Sensational stories in the news often involve confusion between brain death and other states of impaired consciousness, like comas or vegetative states. A person who “wakes up from a coma” was never brain dead. These are categorically different conditions, but the distinction is frequently lost in media coverage.
The Legal Definition of Death
The legal framework for brain death in the United States comes from the Uniform Determination of Death Act (UDDA), adopted in 1980. It states that a person is legally dead if they have sustained either the irreversible cessation of circulatory and respiratory functions, or the irreversible cessation of all functions of the entire brain, including the brainstem. A large majority of U.S. states adopted this language verbatim or with only minor changes.
There are limited exceptions. New Jersey, largely due to advocacy from the Orthodox Jewish community, allows families to invoke a religious exemption if their faith formally rejects the concept of brain death. A few other states require doctors to make “reasonable accommodations” to a family’s religious or moral beliefs when a brain death determination is involved. These exceptions don’t change the medical reality, but they can affect the legal timeline of the process.

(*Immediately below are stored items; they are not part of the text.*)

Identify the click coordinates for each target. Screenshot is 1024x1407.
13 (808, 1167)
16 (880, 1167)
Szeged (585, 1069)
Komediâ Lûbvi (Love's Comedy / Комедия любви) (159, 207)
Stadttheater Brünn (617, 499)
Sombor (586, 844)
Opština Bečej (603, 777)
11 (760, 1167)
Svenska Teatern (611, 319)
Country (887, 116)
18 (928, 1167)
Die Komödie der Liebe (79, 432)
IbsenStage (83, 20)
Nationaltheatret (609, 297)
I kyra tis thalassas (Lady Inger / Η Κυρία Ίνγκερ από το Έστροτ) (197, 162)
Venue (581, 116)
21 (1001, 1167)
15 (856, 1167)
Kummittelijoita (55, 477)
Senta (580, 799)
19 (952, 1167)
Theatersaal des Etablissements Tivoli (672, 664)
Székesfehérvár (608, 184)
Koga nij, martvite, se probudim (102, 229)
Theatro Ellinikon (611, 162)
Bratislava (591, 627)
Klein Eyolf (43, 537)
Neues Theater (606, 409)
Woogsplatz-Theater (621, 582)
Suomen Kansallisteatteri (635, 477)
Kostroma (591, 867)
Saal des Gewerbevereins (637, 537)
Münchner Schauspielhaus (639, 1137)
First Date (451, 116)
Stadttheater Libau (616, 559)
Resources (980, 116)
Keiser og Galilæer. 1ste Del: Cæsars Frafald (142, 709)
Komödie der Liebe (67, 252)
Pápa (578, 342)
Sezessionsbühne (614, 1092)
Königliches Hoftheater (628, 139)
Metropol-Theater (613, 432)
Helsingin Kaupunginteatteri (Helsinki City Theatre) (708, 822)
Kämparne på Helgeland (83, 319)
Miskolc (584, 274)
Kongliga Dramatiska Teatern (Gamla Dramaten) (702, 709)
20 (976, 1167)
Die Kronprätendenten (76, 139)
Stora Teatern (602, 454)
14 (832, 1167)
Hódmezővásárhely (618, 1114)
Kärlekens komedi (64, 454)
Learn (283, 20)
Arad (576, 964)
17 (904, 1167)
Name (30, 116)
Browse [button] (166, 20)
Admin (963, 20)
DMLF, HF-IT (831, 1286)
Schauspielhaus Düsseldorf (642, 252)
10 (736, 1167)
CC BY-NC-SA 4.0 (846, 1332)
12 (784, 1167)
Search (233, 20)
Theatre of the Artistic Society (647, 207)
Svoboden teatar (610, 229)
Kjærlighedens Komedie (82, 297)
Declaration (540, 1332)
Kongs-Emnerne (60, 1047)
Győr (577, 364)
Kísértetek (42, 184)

Why the Heart Keeps Beating
One of the most confusing aspects of brain death for families is that the person’s chest still rises and falls, their skin may be warm, and a heart monitor shows a heartbeat. This is because a ventilator is mechanically pushing air into the lungs, and the heart has its own internal pacemaker that can keep it beating as long as it receives oxygenated blood. The heart does not need the brain to beat in the short term.
Without the ventilator, however, breathing stops immediately. And even with full intensive care support, the body’s systems gradually break down. The brain normally regulates hormones, body temperature, blood pressure, and fluid balance. Once that regulation is gone, maintaining organ function requires increasingly aggressive medical intervention. This is why, even on life support, cardiac arrest eventually follows brain death in every case.
Organ Donation After Brain Death
Because the heart is still beating and organs are still receiving blood, brain death represents a situation where organ donation is possible. Medical teams can maintain the body’s circulation and oxygenation long enough to evaluate and recover organs for transplantation.
This requires intensive medical management. The loss of brain function disrupts the body’s ability to regulate blood pressure, fluid balance, body temperature, and hormone levels. Many brain-dead patients develop a condition where the body stops producing a hormone that helps the kidneys retain water, leading to massive fluid loss. Medical teams work to correct these imbalances and keep organs viable, often using combinations of hormones and medications to stabilize circulation and protect individual organs.
The decision about organ donation is entirely separate from the determination of brain death. The team diagnosing brain death is never part of the transplant team, and the diagnosis is made using the same criteria regardless of whether donation is being considered.